- [REQUIRED WORK] Check the records below line by line. Give the count of lines with "name", and nothing else.

- [RECORDED DATA]
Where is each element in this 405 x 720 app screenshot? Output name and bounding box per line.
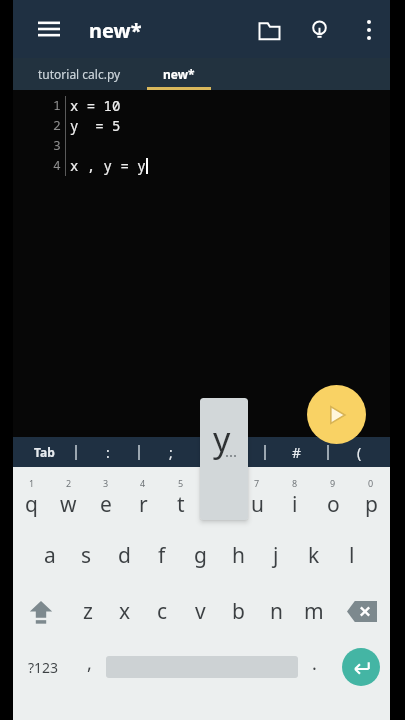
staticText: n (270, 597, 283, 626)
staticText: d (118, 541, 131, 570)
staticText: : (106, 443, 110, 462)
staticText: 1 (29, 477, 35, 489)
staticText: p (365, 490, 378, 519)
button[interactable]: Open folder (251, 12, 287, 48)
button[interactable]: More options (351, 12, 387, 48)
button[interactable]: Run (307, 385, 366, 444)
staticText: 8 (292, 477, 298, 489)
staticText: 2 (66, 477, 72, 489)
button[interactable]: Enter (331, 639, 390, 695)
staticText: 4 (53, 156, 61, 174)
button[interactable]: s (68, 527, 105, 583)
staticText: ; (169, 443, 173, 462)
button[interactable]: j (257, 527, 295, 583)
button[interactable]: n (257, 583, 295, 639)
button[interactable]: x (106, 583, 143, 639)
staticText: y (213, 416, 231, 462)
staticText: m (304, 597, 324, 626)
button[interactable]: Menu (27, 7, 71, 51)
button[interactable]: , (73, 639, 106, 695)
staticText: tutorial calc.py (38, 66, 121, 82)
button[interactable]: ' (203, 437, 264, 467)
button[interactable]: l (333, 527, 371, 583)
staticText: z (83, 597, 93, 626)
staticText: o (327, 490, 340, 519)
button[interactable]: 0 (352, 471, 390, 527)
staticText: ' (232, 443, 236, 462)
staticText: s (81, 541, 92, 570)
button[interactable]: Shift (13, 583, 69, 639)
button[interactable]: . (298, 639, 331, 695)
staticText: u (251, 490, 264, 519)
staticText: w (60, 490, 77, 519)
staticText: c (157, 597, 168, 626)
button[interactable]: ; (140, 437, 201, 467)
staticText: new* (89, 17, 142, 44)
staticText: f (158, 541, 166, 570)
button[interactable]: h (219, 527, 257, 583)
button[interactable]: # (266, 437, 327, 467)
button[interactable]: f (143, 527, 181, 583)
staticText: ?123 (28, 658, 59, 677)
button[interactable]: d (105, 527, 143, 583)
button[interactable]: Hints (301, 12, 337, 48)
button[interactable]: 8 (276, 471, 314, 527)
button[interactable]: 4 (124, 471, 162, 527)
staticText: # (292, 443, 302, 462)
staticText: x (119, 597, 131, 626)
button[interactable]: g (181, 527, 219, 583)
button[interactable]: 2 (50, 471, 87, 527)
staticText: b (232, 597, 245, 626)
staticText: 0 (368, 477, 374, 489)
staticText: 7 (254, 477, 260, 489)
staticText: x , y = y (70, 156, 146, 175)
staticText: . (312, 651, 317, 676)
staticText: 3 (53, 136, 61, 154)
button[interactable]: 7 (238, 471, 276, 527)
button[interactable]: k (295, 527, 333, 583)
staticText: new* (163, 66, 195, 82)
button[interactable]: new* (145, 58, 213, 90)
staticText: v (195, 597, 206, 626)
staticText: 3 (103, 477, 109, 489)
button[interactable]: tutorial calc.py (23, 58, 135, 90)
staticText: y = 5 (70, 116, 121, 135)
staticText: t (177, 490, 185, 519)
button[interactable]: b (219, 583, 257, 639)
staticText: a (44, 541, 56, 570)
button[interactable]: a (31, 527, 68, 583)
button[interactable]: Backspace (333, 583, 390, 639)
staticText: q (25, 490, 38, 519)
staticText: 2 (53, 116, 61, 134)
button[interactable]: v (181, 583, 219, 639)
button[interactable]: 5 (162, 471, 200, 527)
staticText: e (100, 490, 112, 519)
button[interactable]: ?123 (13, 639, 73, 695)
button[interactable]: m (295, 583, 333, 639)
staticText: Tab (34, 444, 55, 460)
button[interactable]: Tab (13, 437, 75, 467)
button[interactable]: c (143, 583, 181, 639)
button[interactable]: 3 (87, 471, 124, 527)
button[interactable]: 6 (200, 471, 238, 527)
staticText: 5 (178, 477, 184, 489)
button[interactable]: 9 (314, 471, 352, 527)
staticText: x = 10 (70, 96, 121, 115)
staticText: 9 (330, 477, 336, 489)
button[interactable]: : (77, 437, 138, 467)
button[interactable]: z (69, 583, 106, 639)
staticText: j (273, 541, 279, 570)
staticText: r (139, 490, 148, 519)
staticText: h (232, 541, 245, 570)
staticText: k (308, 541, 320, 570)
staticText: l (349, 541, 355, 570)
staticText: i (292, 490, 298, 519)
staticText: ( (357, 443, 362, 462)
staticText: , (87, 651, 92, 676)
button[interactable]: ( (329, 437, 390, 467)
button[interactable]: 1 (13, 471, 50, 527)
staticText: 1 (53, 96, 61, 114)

==

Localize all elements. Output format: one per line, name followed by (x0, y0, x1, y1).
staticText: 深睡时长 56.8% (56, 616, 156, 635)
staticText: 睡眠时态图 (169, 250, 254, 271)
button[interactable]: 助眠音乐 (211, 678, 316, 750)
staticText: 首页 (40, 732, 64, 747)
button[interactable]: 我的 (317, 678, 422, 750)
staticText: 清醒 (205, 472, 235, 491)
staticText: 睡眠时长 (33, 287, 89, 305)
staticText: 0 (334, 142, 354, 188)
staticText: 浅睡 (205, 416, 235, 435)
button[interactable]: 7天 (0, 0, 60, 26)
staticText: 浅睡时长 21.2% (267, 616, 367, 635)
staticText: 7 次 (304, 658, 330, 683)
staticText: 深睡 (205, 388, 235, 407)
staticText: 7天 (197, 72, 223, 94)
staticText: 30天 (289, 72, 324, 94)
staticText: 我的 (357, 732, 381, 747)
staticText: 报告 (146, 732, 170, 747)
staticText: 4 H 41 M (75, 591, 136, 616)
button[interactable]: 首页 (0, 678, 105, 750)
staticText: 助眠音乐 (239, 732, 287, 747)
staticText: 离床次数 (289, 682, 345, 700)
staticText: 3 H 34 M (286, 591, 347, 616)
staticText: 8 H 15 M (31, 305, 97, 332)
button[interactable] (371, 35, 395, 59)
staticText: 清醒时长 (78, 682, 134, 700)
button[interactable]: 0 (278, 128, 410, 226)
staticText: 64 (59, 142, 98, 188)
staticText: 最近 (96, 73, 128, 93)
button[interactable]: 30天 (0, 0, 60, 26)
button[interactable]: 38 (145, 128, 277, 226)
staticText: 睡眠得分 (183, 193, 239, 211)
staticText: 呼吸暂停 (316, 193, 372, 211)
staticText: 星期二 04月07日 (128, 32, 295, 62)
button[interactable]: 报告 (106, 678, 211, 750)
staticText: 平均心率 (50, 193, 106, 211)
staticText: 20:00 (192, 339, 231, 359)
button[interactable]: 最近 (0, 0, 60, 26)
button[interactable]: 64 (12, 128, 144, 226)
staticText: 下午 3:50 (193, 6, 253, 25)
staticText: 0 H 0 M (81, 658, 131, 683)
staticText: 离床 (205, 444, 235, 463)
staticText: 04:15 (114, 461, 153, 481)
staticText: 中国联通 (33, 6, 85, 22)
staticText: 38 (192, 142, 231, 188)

- [REPLY] 2